The three-stage synthesis of the compound starts with acetanilide , which is reacted with chlorosulfonic acid. The target compound is then obtained by converting the acid chloride to the acid amide using ammonia and subsequent saponification of the acetamide function.

Chemical properties

Sulfanilamide belongs to the group of sulfonamides. These consist of a benzene nucleus with an amino and a sulfonamide group. They are all weak organic acids and mostly poorly soluble in water (the sodium salts of the sulfonamides are usually highly soluble in water).

use

Sulfanilamide is mainly used as an antibiotic. It is used in the synthesis of folic acid instead of para-amino benzoic acid incorporated into the folic acid, which thereby becomes ineffective. This does not cause any damage to organisms that have to ingest folic acid through food, such as humans.

It is also the starting material for the production of other derivatives.

safety instructions

Sulfanilamide is a breakdown product of the herbicide asulam .

Web links

Entry on sulfanilamide at Vetpharm, accessed on November 21, 2011.

Individual evidence

↑ ^a ^b ^c ^d ^e Entry on sulfanilamide in the GESTIS substance database of the IFA , accessed on December 14, 2012 (JavaScript required)
↑ ^a ^b Entry on sulfanilamide in the ChemIDplus database of the United States National Library of Medicine (NLM)
↑ ^a ^b ^c Entry on sulfanilamide. In: Römpp Online . Georg Thieme Verlag, accessed on May 6, 2014.
↑ ^a ^b ^c ^d A. Kleemann , J. Engel, B. Kutscher, D. Reichert: Pharmaceutical Substances - Synthesis, Patents, Applications , 4th edition (2000), Thieme-Verlag Stuttgart, ISBN 978-1-58890-031 -9
↑ LF Fieser, M. Fieser In: Textbook of organic chemistry. 3. Edition. Verlag Chemie, Weinheim ad Bergstrasse 1957, p. 1193.
^ Domagk: Contribution to the chemotherapy of bacterial infections , German. Med. Wochenschrift, Volume 61, February 15, 1935, pp. 250-253,
Domagk: Chemotherapy of bacterial infections , Angewandte Chemie , Volume 46, 1935, pp. 657-667
↑ Julius Hirsch : The mechanism of action of sulfanilamide therapy. In: İstanbul Seririyatı. No. 5/6, 1942.

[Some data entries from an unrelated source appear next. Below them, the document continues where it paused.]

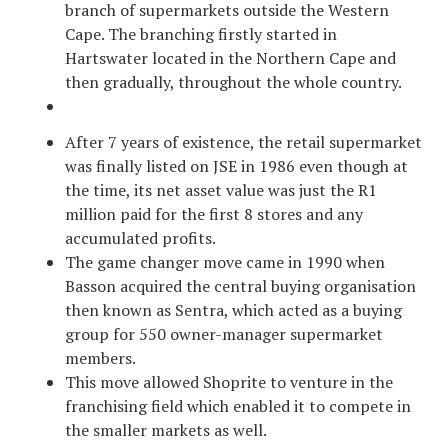
branch of supermarkets outside the Western
Cape. The branching firstly started in
Hartswater located in the Northern Cape and
then gradually, throughout the whole country.
After 7 years of existence, the retail supermarket
was finally listed on JSE in 1986 even though at
the time, its net asset value was just the R1
million paid for the first 8 stores and any
accumulated profits.
The game changer move came in 1990 when
Basson acquired the central buying organisation
then known as Sentra, which acted as a buying
group for 550 owner-manager supermarket
members.
This move allowed Shoprite to venture in the
franchising field which enabled it to compete in
the smaller markets as well.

[GESTIS-1] Entry on sulfanilamide in the GESTIS substance database of the IFA , accessed on December 14, 2012 (JavaScript required)

[ChemIDplus-2] Entry on sulfanilamide in the ChemIDplus database of the United States National Library of Medicine (NLM)

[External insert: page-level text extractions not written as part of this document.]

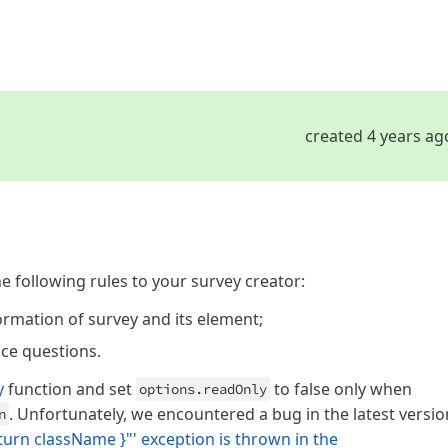
created 4 years ag
e following rules to your survey creator:
ormation of survey and its element;
ice questions.
y
function and set
to false only when
options.readOnly
. Unfortunately, we encountered a bug in the latest versio
n
eturn className }"' exception is thrown in the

[roempp-3] Entry on sulfanilamide. In: Römpp Online . Georg Thieme Verlag, accessed on May 6, 2014.

[Kleemann-4] A. Kleemann , J. Engel, B. Kutscher, D. Reichert: Pharmaceutical Substances - Synthesis, Patents, Applications , 4th edition (2000), Thieme-Verlag Stuttgart, ISBN 978-1-58890-031 -9

[5] LF Fieser, M. Fieser In: Textbook of organic chemistry. 3. Edition. Verlag Chemie, Weinheim ad Bergstrasse 1957, p. 1193.

[6] Domagk: Contribution to the chemotherapy of bacterial infections , German. Med. Wochenschrift, Volume 61, February 15, 1935, pp. 250-253,
Domagk: Chemotherapy of bacterial infections , Angewandte Chemie , Volume 46, 1935, pp. 657-667

[7] Julius Hirsch : The mechanism of action of sulfanilamide therapy. In: İstanbul Seririyatı. No. 5/6, 1942.